**Goal of the exercise:**
From the entries that follow, copy each line in which "batería" appears.

---*---

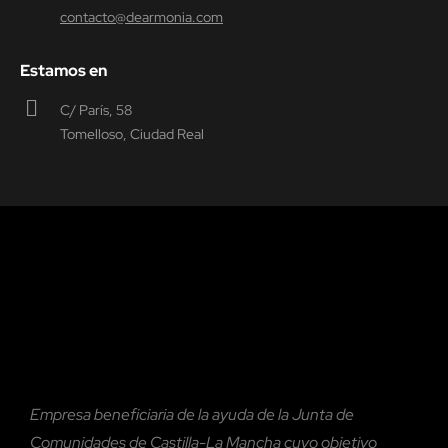
contacto@dearmonia.com
Estamos en
C/ París, 58
Tomelloso, Ciudad Real
Empresa beneficiaria de la ayuda de la Junta de
Comunidades de Castilla-La Mancha cuyo objetivo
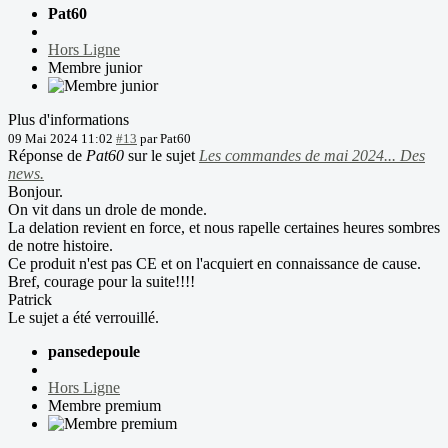
Pat60
Hors Ligne
Membre junior
Plus d'informations
09 Mai 2024 11:02
#13
par
Pat60
Réponse de
Pat60
sur le sujet
Les commandes de mai 2024... Des
news.
Bonjour.
On vit dans un drole de monde.
La delation revient en force, et nous rapelle certaines heures sombres
de notre histoire.
Ce produit n'est pas CE et on l'acquiert en connaissance de cause.
Bref, courage pour la suite!!!!
Patrick
Le sujet a été verrouillé.
pansedepoule
Hors Ligne
Membre premium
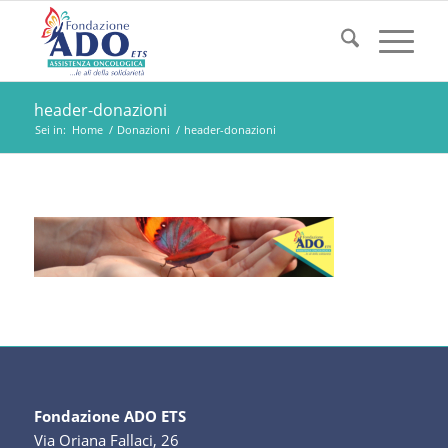
header-donazioni
Sei in:
Home
/
Donazioni
/
header-donazioni
Fondazione ADO ETS
Via Oriana Fallaci, 26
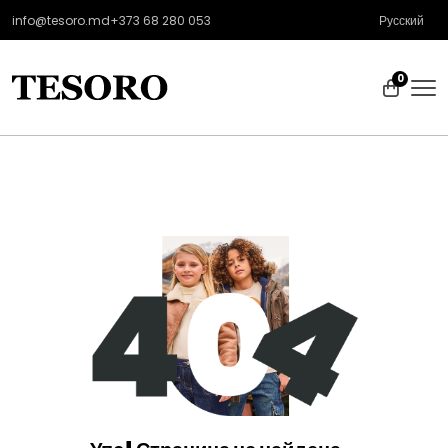
info@tesoro.md
+373 68 280 053
Русский
0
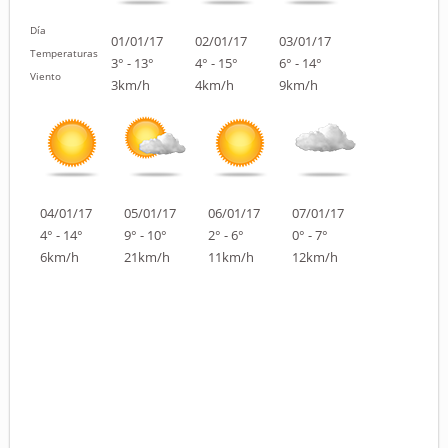
Día
01/01/17
02/01/17
03/01/17
Temperaturas
3° - 13°
4° - 15°
6° - 14°
Viento
3km/h
4km/h
9km/h
04/01/17
05/01/17
06/01/17
07/01/17
4° - 14°
9° - 10°
2° - 6°
0° - 7°
6km/h
21km/h
11km/h
12km/h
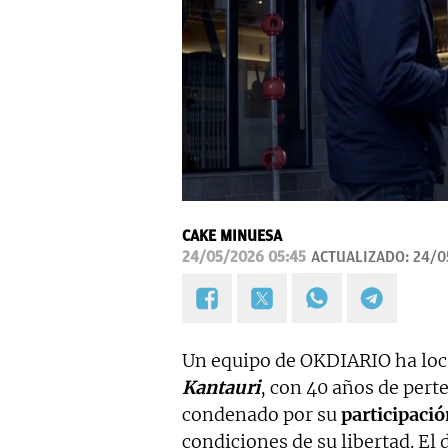
CAKE MINUESA
24/05/2026 05:45
ACTUALIZADO:
24/0
Un equipo de OKDIARIO ha loc
Kantauri
, con 40 años de pert
condenado por su
participació
condiciones de su libertad. El 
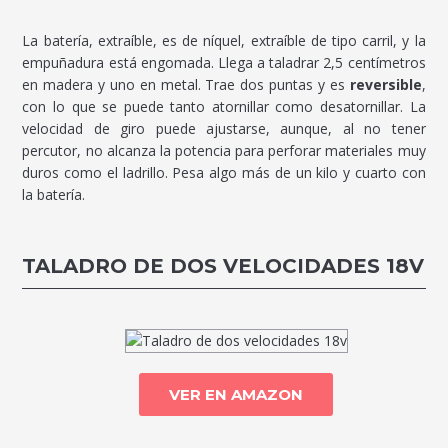
La batería, extraíble, es de níquel, extraíble de tipo carril, y la
empuñadura está engomada. Llega a taladrar 2,5 centímetros
en madera y uno en metal. Trae dos puntas y es
reversible
,
con lo que se puede tanto atornillar como desatornillar. La
velocidad de giro puede ajustarse, aunque, al no tener
percutor, no alcanza la potencia para perforar materiales muy
duros como el ladrillo. Pesa algo más de un kilo y cuarto con
la batería.
TALADRO DE DOS VELOCIDADES 18V
VER EN AMAZON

---*---

**Exercise answer:**
La batería, extraíble, es de níquel, extraíble de tipo carril, y la
la batería.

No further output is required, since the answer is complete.